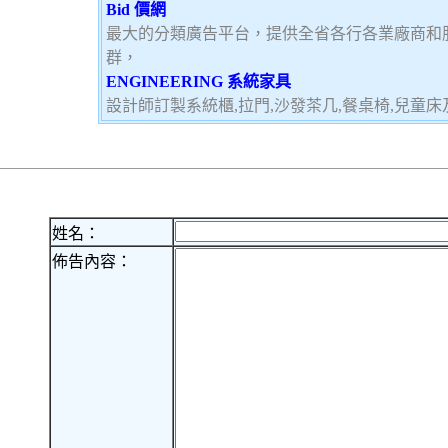
Bid 價網
最大的分類廣告平台，提供全省各行各業廠商和
群，
ENGINEERING 系統家具
設計師訂製系統櫃,拉門,沙發茶几,餐桌椅,兒童
姓名：
佈告內容：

*WHAT YOU NEED TO DO:* Could you repeat the listing above exactly, omitting its pictures?

*EXPECTED ANSWER:*
Bid 價網
最大的分類廣告平台，提供全省各行各業廠商和
群，
ENGINEERING 系統家具
設計師訂製系統櫃,拉門,沙發茶几,餐桌椅,兒童
姓名：
佈告內容：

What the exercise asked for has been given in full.